Al contrario della ricerca elegante sul fuori campo portata avanti da quel capolavoro da brividi che è La zona d’interesse (2023) di Jonathan Glazer, il regista russo Kirill Serebrennikov, adattando il romanzo di Olivier Guez del 2017, ci riporta nei territori del visibile, accompagnandoci nel “paradiso” degli orrori in technicolor del supercattivo Mengele.

Una pornografia del dolore – non estranea all’ipervisibilità che caratterizza le immagini diffuse dai media contemporanei – in cui i protagonisti sono gemelli monozigoti, persone affette da nanismo e da altre anomalie fisiche, dissezionate come fossero rane da laboratorio. Mengele gioca al piccolo chimico con i diversi, gli emarginati, i freaks (purtroppo non quelli di Tod Browning). Non più i mostri, i fantasmi, i vampiri e le streghe, ma la cattiveria umana, lasciata libera di circolare indisturbata nella Germania del tempo, diventa il teatro narrativo prediletto per raccontare il male.

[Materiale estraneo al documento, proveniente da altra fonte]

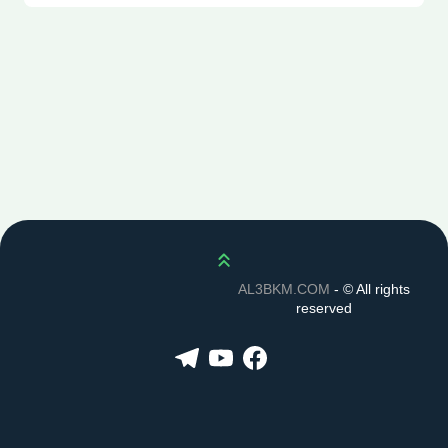
Scroll up
AL3BKM.COM
- ©
All rights
reserved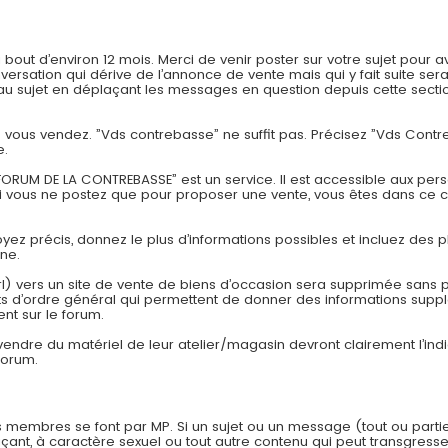
t d’environ 12 mois. Merci de venir poster sur votre sujet pour av
onversation qui dérive de l’annonce de vente mais qui y fait suite
 sujet en déplaçant les messages en question depuis cette section
ue vous vendez. ”Vds contrebasse” ne suffit pas. Précisez ”Vds Con
e.
ORUM DE LA CONTREBASSE” est un service. Il est accessible aux pers
si vous ne postez que pour proposer une vente, vous êtes dans ce 
Soyez précis, donnez le plus d’informations possibles et incluez des p
one.
rl) vers un site de vente de biens d’occasion sera supprimée sans pr
 d’ordre général qui permettent de donner des informations suppl
nt sur le forum.
 vendre du matériel de leur atelier/magasin devront clairement l’in
forum.
 membres se font par MP. Si un sujet ou un message (tout ou parti
çant, à caractère sexuel ou tout autre contenu qui peut transgresser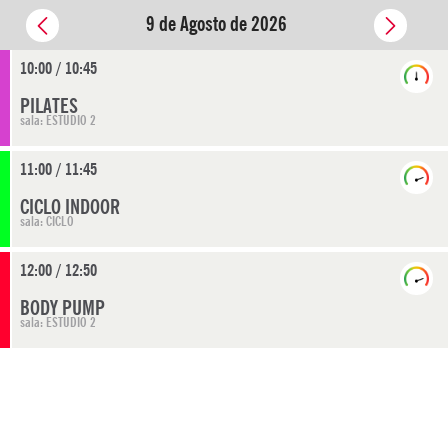
9 de Agosto de 2026
10:00 / 10:45
PILATES
sala: ESTUDIO 2
11:00 / 11:45
CICLO INDOOR
sala: CICLO
12:00 / 12:50
BODY PUMP
sala: ESTUDIO 2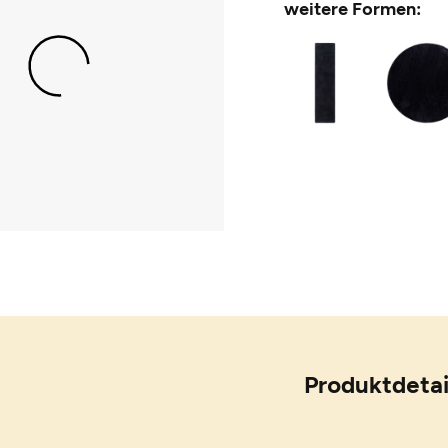
weitere Formen:
Produktdetai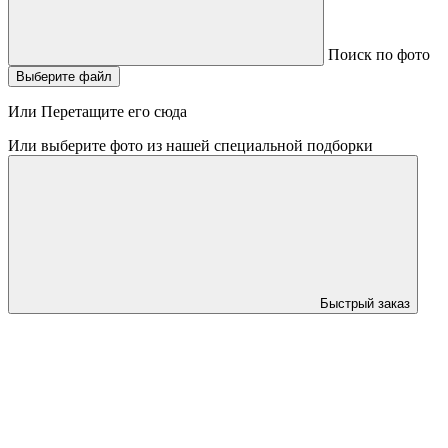
Поиск по фото
Выберите файл
Или Перетащите его сюда
Или выберите фото из нашей специальной подборки
Быстрый заказ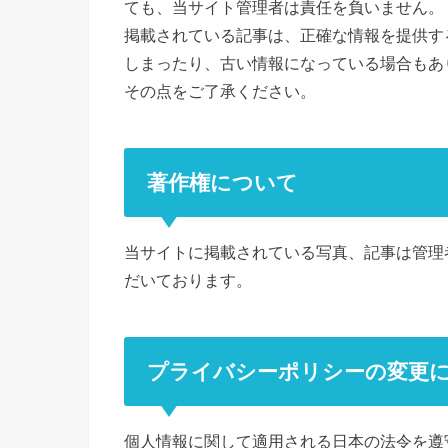
ても、当サイト管理者は責任を負いません。
掲載されている記事は、正確な情報を提供す
しまったり、古い情報になっている場合もあ
その点をご了承ください。
著作権について
当サイトに掲載されている写真、記事は管理
だいております。
プライバシーポリシーの変更
個人情報に関して適用される日本の法令を遵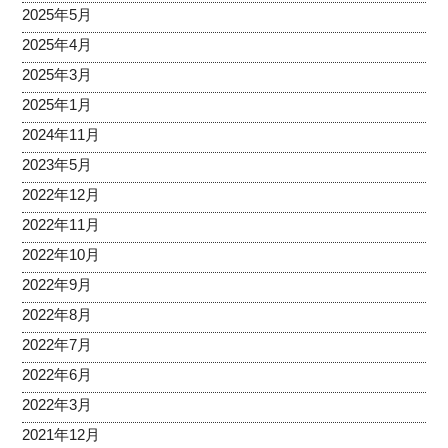
2025年5月
2025年4月
2025年3月
2025年1月
2024年11月
2023年5月
2022年12月
2022年11月
2022年10月
2022年9月
2022年8月
2022年7月
2022年6月
2022年3月
2021年12月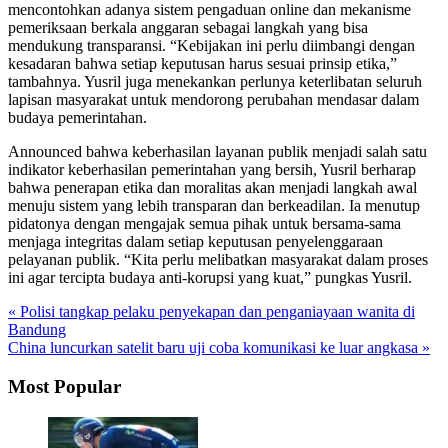
mencontohkan adanya sistem pengaduan online dan mekanisme
pemeriksaan berkala anggaran sebagai langkah yang bisa
mendukung transparansi. “Kebijakan ini perlu diimbangi dengan
kesadaran bahwa setiap keputusan harus sesuai prinsip etika,”
tambahnya. Yusril juga menekankan perlunya keterlibatan seluruh
lapisan masyarakat untuk mendorong perubahan mendasar dalam
budaya pemerintahan.
Announced bahwa keberhasilan layanan publik menjadi salah satu
indikator keberhasilan pemerintahan yang bersih, Yusril berharap
bahwa penerapan etika dan moralitas akan menjadi langkah awal
menuju sistem yang lebih transparan dan berkeadilan. Ia menutup
pidatonya dengan mengajak semua pihak untuk bersama-sama
menjaga integritas dalam setiap keputusan penyelenggaraan
pelayanan publik. “Kita perlu melibatkan masyarakat dalam proses
ini agar tercipta budaya anti-korupsi yang kuat,” pungkas Yusril.
« Polisi tangkap pelaku penyekapan dan penganiayaan wanita di
Bandung
China luncurkan satelit baru uji coba komunikasi ke luar angkasa »
Most Popular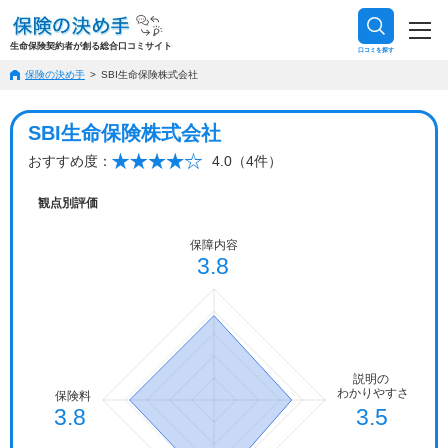
生命保険契約者が創る総合口コミサイト
口コミを探す
保険の決め手
SBI生命保険株式会社
SBI生命保険株式会社
おすすめ度：
4.0（4件）
観点別評価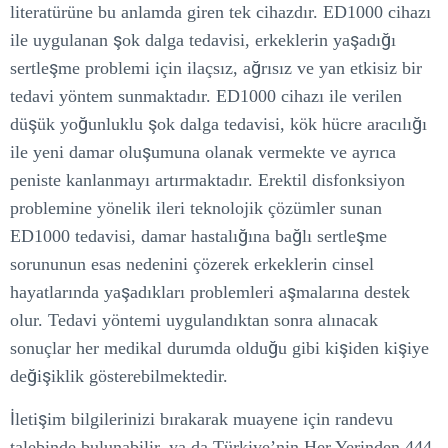
literatürüne bu anlamda giren tek cihazdır. ED1000 cihazı
ile uygulanan şok dalga tedavisi, erkeklerin yaşadığı
sertleşme problemi için ilaçsız, ağrısız ve yan etkisiz bir
tedavi yöntem sunmaktadır. ED1000 cihazı ile verilen
düşük yoğunluklu şok dalga tedavisi, kök hücre aracılığı
ile yeni damar oluşumuna olanak vermekte ve ayrıca
peniste kanlanmayı artırmaktadır. Erektil disfonksiyon
problemine yönelik ileri teknolojik çözümler sunan
ED1000 tedavisi, damar hastalığına bağlı sertleşme
sorununun esas nedenini çözerek erkeklerin cinsel
hayatlarında yaşadıkları problemleri aşmalarına destek
olur. Tedavi yöntemi uygulandıktan sonra alınacak
sonuçlar her medikal durumda olduğu gibi kişiden kişiye
değişiklik gösterebilmektedir.
İletişim bilgilerinizi bırakarak muayene için randevu
talebinde bulunabilir, ya da Türkiye’nin Her Yerinden 444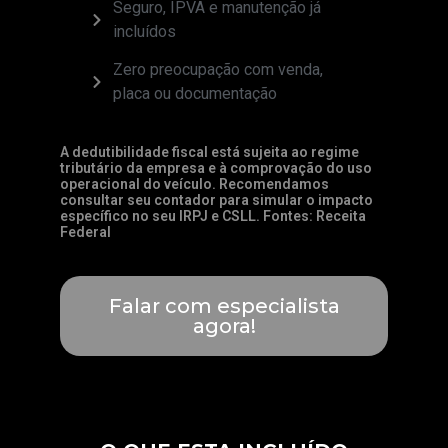
Seguro, IPVA e manutenção já
incluídos
Zero preocupação com venda,
placa ou documentação
A dedutibilidade fiscal está sujeita ao regime
tributário da empresa e à comprovação do uso
operacional do veículo. Recomendamos
consultar seu contador para simular o impacto
específico no seu IRPJ e CSLL. Fontes: Receita
Federal
Falar com especialista
agora!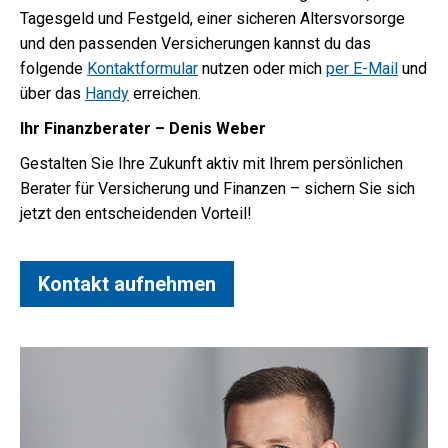
Tagesgeld und Festgeld, einer sicheren Altersvorsorge
und den passenden Versicherungen kannst du das
folgende
Kontaktformular
nutzen oder mich
per E-Mail
und
über das
Handy
erreichen.
Ihr Finanzberater – Denis Weber
Gestalten Sie Ihre Zukunft aktiv mit Ihrem persönlichen
Berater für Versicherung und Finanzen – sichern Sie sich
jetzt den entscheidenden Vorteil!
Kontakt aufnehmen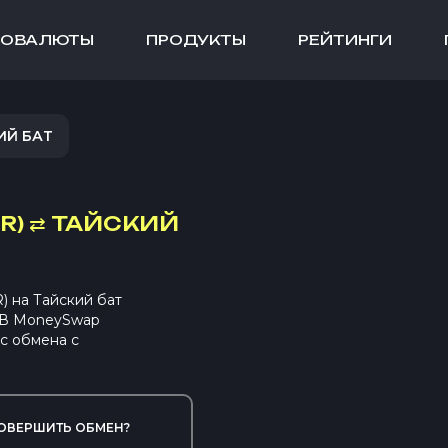
ТОВАЛЮТЫ
ПРОДУКТЫ
РЕЙТИНГИ
ИЙ БАТ
R)
⇄
ТАЙСКИЙ
 на Тайский бат
. В MoneySwap
с обмена с
ОВЕРШИТЬ ОБМЕН?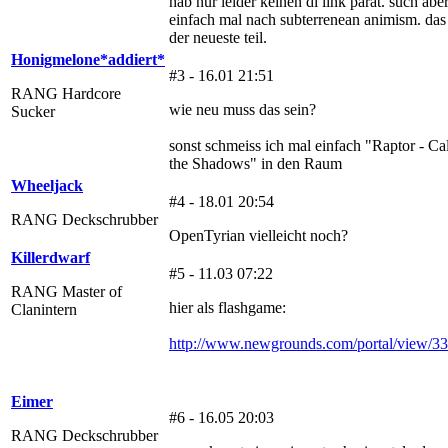
hab nur leider keinen dl link parat. such abe
einfach mal nach subterrenean animism. das 
der neueste teil.
Honigmelone*addiert*
#3 - 16.01 21:51
RANG Hardcore
wie neu muss das sein?
Sucker
sonst schmeiss ich mal einfach "Raptor - Cal
the Shadows" in den Raum
Wheeljack
#4 - 18.01 20:54
RANG Deckschrubber
OpenTyrian vielleicht noch?
Killerdwarf
#5 - 11.03 07:22
RANG Master of
hier als flashgame:
Clanintern
http://www.newgrounds.com/portal/view/3
Eimer
#6 - 16.05 20:03
RANG Deckschrubber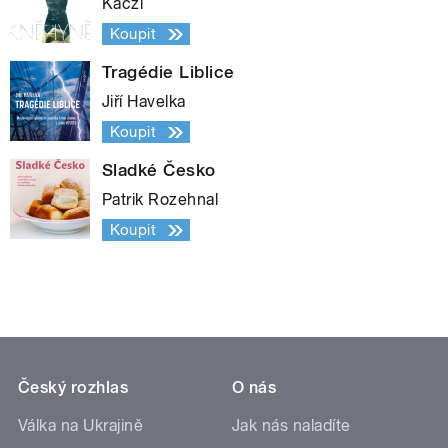
Kaczi
Koupit
Tragédie Liblice
Jiří Havelka
Koupit
Sladké Česko
Patrik Rozehnal
Koupit
Český rozhlas
O nás
Válka na Ukrajině
Jak nás naladíte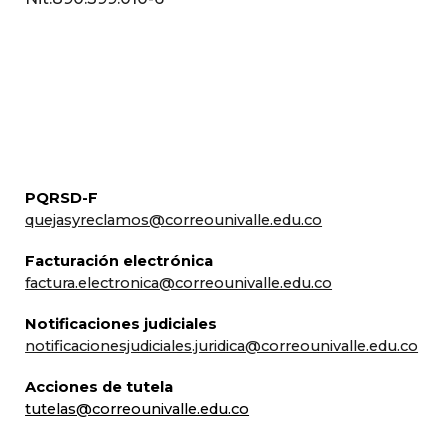
PQRSD-F
quejasyreclamos@correounivalle.edu.co
Facturación electrónica
factura.electronica@correounivalle.edu.co
Notificaciones judiciales
notificacionesjudiciales.juridica@correounivalle.edu.co
Acciones de tutela
tutelas@correounivalle.edu.co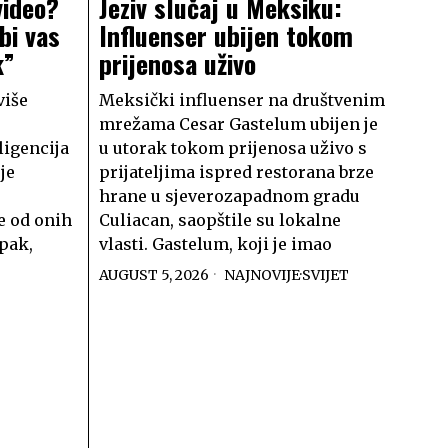
video?
Jeziv slučaj u Meksiku:
bi vas
Influenser ubijen tokom
k”
prijenosa uživo
više
Meksički influenser na društvenim
mrežama Cesar Gastelum ubijen je
ligencija
u utorak tokom prijenosa uživo s
je
prijateljima ispred restorana brze
hrane u sjeverozapadnom gradu
e od onih
Culiacan, saopštile su lokalne
Ipak,
vlasti. Gastelum, koji je imao
AUGUST 5, 2026
NAJNOVIJE
·
SVIJET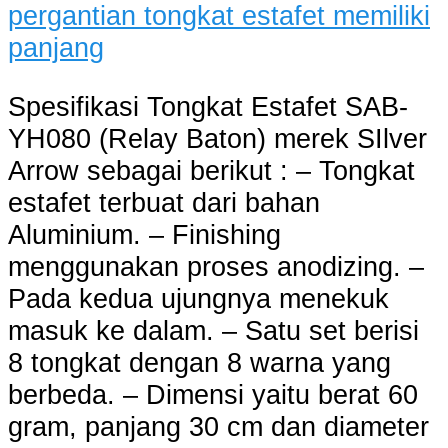
Spesifikasi Tongkat Estafet SAB-
YH080 (Relay Baton) merek SIlver
Arrow sebagai berikut : – Tongkat
estafet terbuat dari bahan
Aluminium. – Finishing
menggunakan proses anodizing. –
Pada kedua ujungnya menekuk
masuk ke dalam. – Satu set berisi
8 tongkat dengan 8 warna yang
berbeda. – Dimensi yaitu berat 60
gram, panjang 30 cm dan diameter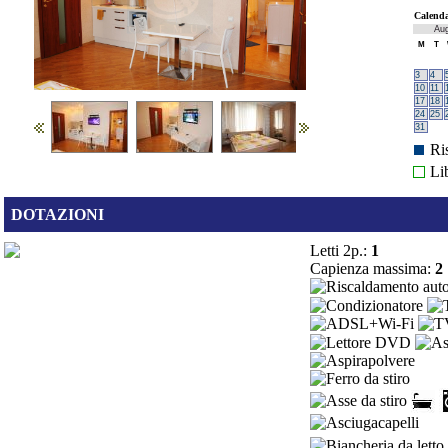
Calenda
Au
M
T
3
4
10
11
17
18
24
25
31
Ri
Li
DOTAZIONI
Letti 2p.:
1
Capienza massima:
2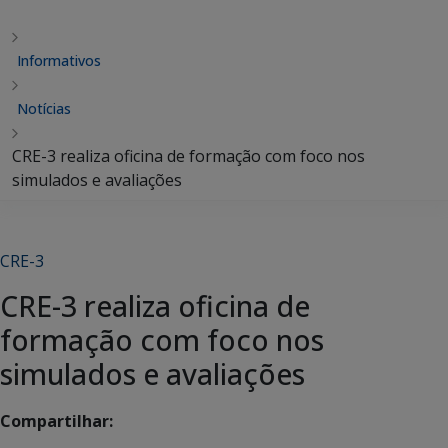
Informativos
Notícias
CRE-3 realiza oficina de formação com foco nos
simulados e avaliações
CRE-3
CRE-3 realiza oficina de
formação com foco nos
simulados e avaliações
Compartilhar: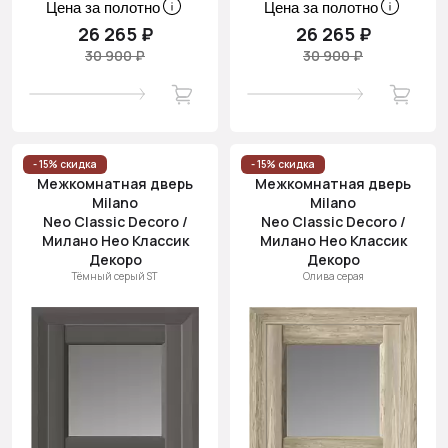
Цена за полотно
Цена за полотно
26 265 ₽
26 265 ₽
30 900 ₽
30 900 ₽
- 15% скидка
- 15% скидка
Межкомнатная дверь
Межкомнатная дверь
Milano
Milano
Neo Classic Decoro /
Neo Classic Decoro /
Милано Нео Классик
Милано Нео Классик
Декоро
Декоро
Тёмный серый ST
Олива серая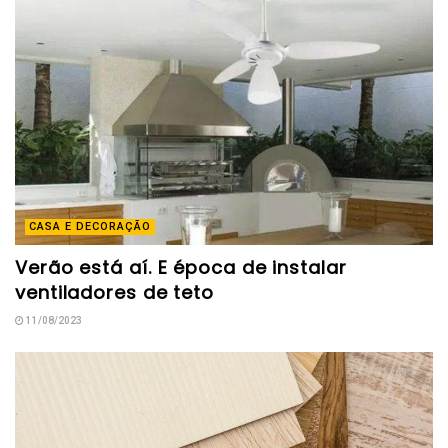
CASA E DECORAÇÃO
Verão está aí. E época de instalar
ventiladores de teto
11/08/2023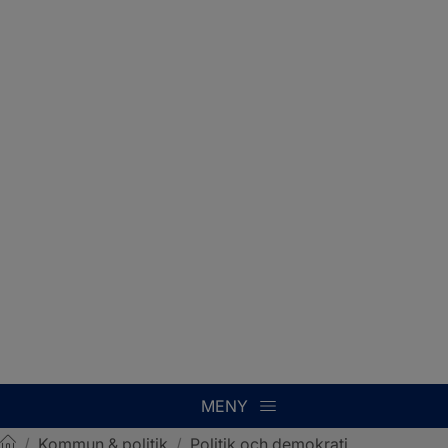
MENY
/
Kommun & politik
/
Politik och demokrati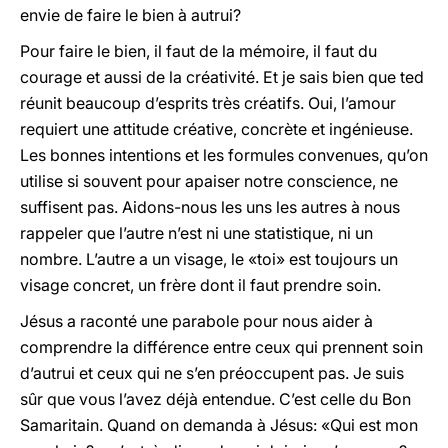
envie de faire le bien à autrui?
Pour faire le bien, il faut de la mémoire, il faut du
courage et aussi de la créativité. Et je sais bien que ted
réunit beaucoup d’esprits très créatifs. Oui, l’amour
requiert une attitude créative, concrète et ingénieuse.
Les bonnes intentions et les formules convenues, qu’on
utilise si souvent pour apaiser notre conscience, ne
suffisent pas. Aidons-nous les uns les autres à nous
rappeler que l’autre n’est ni une statistique, ni un
nombre. L’autre a un visage, le «toi» est toujours un
visage concret, un frère dont il faut prendre soin.
Jésus a raconté une parabole pour nous aider à
comprendre la différence entre ceux qui prennent soin
d’autrui et ceux qui ne s’en préoccupent pas. Je suis
sûr que vous l’avez déjà entendue. C’est celle du Bon
Samaritain. Quand on demanda à Jésus: «Qui est mon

Vincitori e vinti (1961) è il titolo italiano del capolavoro della storia del cinema diretto da Stanley Kramer sul processo di Norimberga. “You vamporize 150.000 japanese, at a touch of a button”, dice l’Hermann Goring di Russell Crowe allo psichiatra Douglas Kelley (Rami Malek) in Norimberga (2025). Del resto, qualcuno ha portato gli Stati Uniti in tribunale per gli “esperimenti” atomici di J Robert Oppenheimer? A pagare e ad essere processati sono i vinti, non certo i vincitori, come del resto accade anche oggi: i criminali di guerra sono liberi di circolare, e Stati travestiti da democrazie calpestano il diritto internazionale.

A determinare la colpa, o meglio, la responsabilità, non c’è di certo un Dio (che è morto), né alcuna legge fondata sul diritto, ma solo ed esclusivamente il potere. Come quando Joseph Goebbels, Ministro della Propaganda del Terzo Reich, nel tentativo di mettere a capo della cinematografia tedesca Fritz Lang – poi emigrato negli Stati Uniti – disse al noto regista: “We decide who is an arian”.